1999 was a total loss. At least that's what I'm reporting to the IRS. I turned 30, Dawn's education went ballistic, my career gambit went up in flames, and we visited the Canary Islands. We could have done without any of it.

For some reason, people ask me why Dawn is still going to school, and the best answer I have is that she wants to. That is to say, I have no idea either. But she's been moving about two classes per semester towards a bachelor's degree and was about fifteen classes away from graduating when her school announced it was losing its accreditation next year. The options were fairly simple: Forget about the degree, transfer to the only other school in LA offering a degree in Legal Studies (about 60 miles away), or try to take fifteen classes in one year while working full-time. Dawn chose the latter.

Fortunately her company let her step back her hours, but unfortunately they forgot to step back her workload as well, so now she has to do 40 hours of work in 30 hours while taking five classes. So if you haven't heard from Dawn lately (or if you have heard from her and were wondering why she seemed manic-depressive), now you know.

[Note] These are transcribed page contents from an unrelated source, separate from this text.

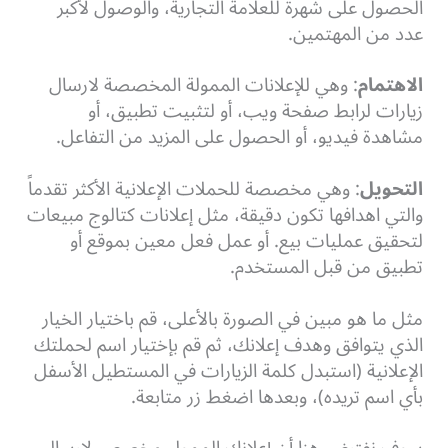
الحصول على شهرة للعلامة التجارية، والوصول لأكبر
عدد من المهتمين.
الاهتمام
: وهي للإعلانات الممولة المخصصة لارسال
زيارات لرابط صفحة ويب، أو لتثبيت تطبيق، أو
مشاهدة فيديو، أو الحصول على المزيد من التفاعل.
التحويل
: وهي مخصصة للحملات الإعلانية الأكثر تقدماً
والتي اهدافها تكون دقيقة، مثل إعلانات كتالوج مبيعات
لتحقيق عمليات بيع. أو عمل فعل معين بموقع أو
تطبيق من قبل المستخدم.
مثل ما هو مبين في الصورة بالأعلى، قم باختيار الخيار
الذي يتوافق وهدف إعلانك، ثم قم بإختيار اسم لحملتك
الإعلانية (استبدل كلمة الزيارات في المستطيل الأسفل
بأي اسم تريده)، وبعدها اضغط زر متابعة.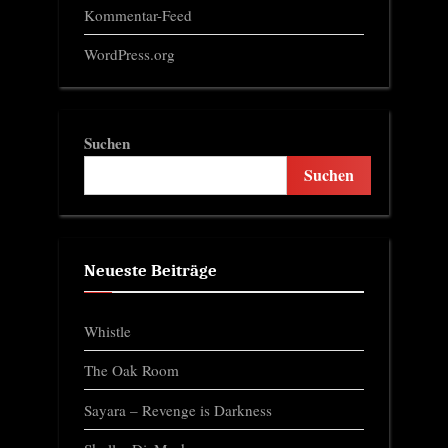
Kommentar-Feed
WordPress.org
Suchen
Suchen
Neueste Beiträge
Whistle
The Oak Room
Sayara – Revenge is Darkness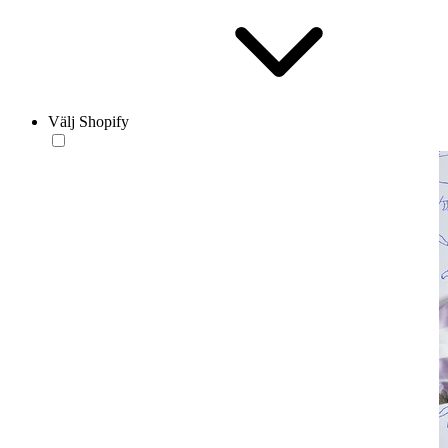
Välj Shopify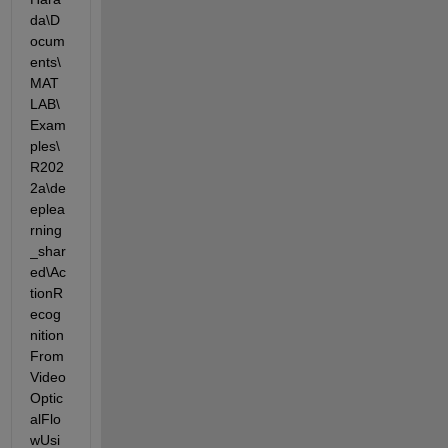
da\D
ocum
ents\
MAT
LAB\
Exam
ples\
R202
2a\de
eplea
rning
_shar
ed\Ac
tionR
ecog
nition
From
Video
Optic
alFlo
wUsi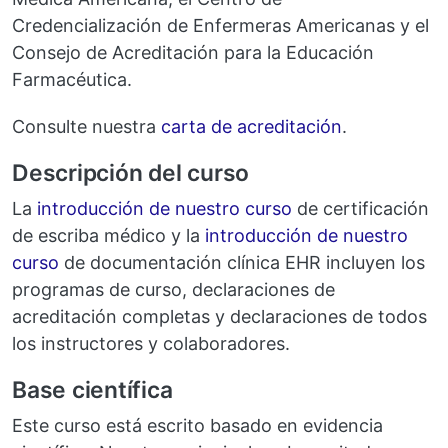
Credencialización de Enfermeras Americanas y el
Consejo de Acreditación para la Educación
Farmacéutica.
Consulte nuestra
carta de acreditación
.
Descripción del curso
La
introducción de nuestro curso
de certificación
de escriba médico y la
introducción de nuestro
curso
de documentación clínica EHR incluyen los
programas de curso, declaraciones de
acreditación completas y declaraciones de todos
los instructores y colaboradores.
Base científica
Este curso está escrito basado en evidencia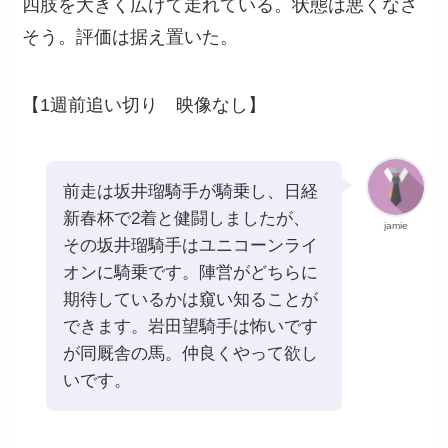
四肢を大きく広げて走れている。状態は悪くなさ
そう。評価は据え置いた。
【1週前追い切り 映像なし】
前走は坂井瑠騎手が騎乗し、日経
新春杯で2着と健闘しましたが、
jamie
その坂井瑠騎手はユニコーンライ
オンに騎乗です。陣営がどちらに
期待しているかは窺い知ることが
できます。岩田望騎手は怖いです
が同厩舎の馬。仲良くやって欲し
いです。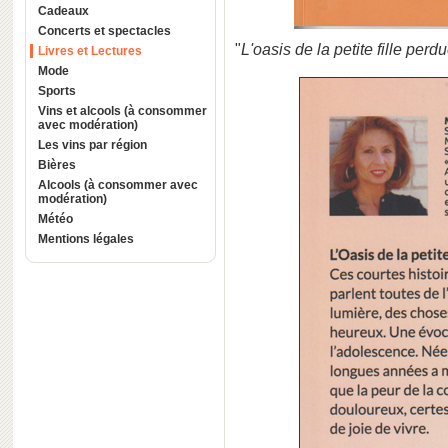
Cadeaux
Concerts et spectacles
"
L'oasis de la petite fille perd
Livres et Lectures
Mode
Sports
Vins et alcools (à consommer
avec modération)
Les vins par région
Bières
Alcools (à consommer avec
modération)
Météo
Mentions légales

Meanwhile, I've been busy grappling with my own future. Like most people, I didn't want to be a "suit" until I realized that was where the money was. So I was given a "manager" title and I offered advice, gave opinions, tried to act "managerly," but none of it was even remotely helpful or useful. Then one day, I got it: Self-actualization, understanding ourselves so we can leverage our strengths to become better. Not the "that which doesn't kill me makes me stronger" better, but the "I accomplished something worthwhile" better. Eastern religion meets Western capitalism; I loved it. My company thought self-actualization was something dirty, and I eventually quit.

I joined a company with the understanding that I would not have to travel, and spent the first six months in the Bay Area. While this was a fairly bleak time, one good thing came out of it: I got to know my brother. You hear stories about family members falling out, but I don’t think we never came together in the first place. If it weren’t for pictures, you'd never believe we grew up together. I hadn't even planned on telling him I'd be in the Bay Area, until my mother squealed. Mark's girlfriend, I'm sure, thought I was a nut, but her two kids liked me so it was okay. Dawn and I even made a special trip to see them when they moved to Sacramento.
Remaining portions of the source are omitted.